Sooting propensity dependence on pressure of ethylbenzene, p-xylene, o-xylene and n-octane in laminar diffusion flames

Abstract

Alkylbenzenes constitute a significant portion of middle-distillate transportation fuels, and they are judged as the key contributors to the extent of soot production and consequent exhaust particulate emissions in combustion engines. Because of the uncertainties involved in engine experiments due to boundary condition variation among test platforms and the difficulties involved in controlling engine variables independently, benchmark information on pressure dependence of sooting propensities of alkylbenzenes is essential to understand their influence on particulate emissions and provide a more consistent interpretation of engine data. One of the approaches to acquire such benchmark data is to investigate laminar diffusion flames doped with alkylbenzenes under tractable conditions at elevated pressures. Here, we study the influence of doping a methane laminar diffusion flame with alkylbenzenes having eight carbon atoms, namely ethylbenzene, p-xylene, and o-xylene and compare their sooting characteristics to that of n-octane at pressures up to 10 bar. Liquid hydrocarbons added to methane replaced 3% of the carbon in the base fuel keeping the carbon mass flow in the fuel stream fixed, at all pressures considered, to have tractable measurements. The flames of base fuel methane and those doped with liquid C8 hydrocarbons were stabilized on a laminar co-flow diffusion burner positioned inside a combustion chamber capable of elevated pressures and has suitable optical access. Radially resolved temperatures and soot volume fractions were evaluated from spectral emission of soot radiation from the flames.

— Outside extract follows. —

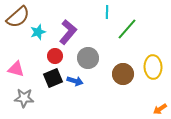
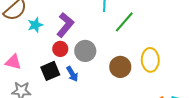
red circle: (55, 56) -> (60, 49), moved
blue arrow: (75, 81) -> (72, 74), turned 42

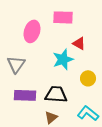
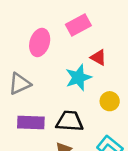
pink rectangle: (63, 17) -> (78, 25), turned -30
gray triangle: (16, 64) -> (20, 84), turned 30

Soot yields, inferred from the radial distributions of soot volume fractions, of ethylbenzene, p-xylene, and o-xylene doped flames were found to be a factor of about 2.6–3.2 higher than that of n-octane at 2 bar; however, this difference gradually disappeared with increasing pressure and soot yields were almost the same above 6 bar. It appears that pressure dependence of sooting propensities of ethylbenzene, p-xylene, and o-xylene is weaker than that of n-octane within the pressure range of 2 to 10 bar.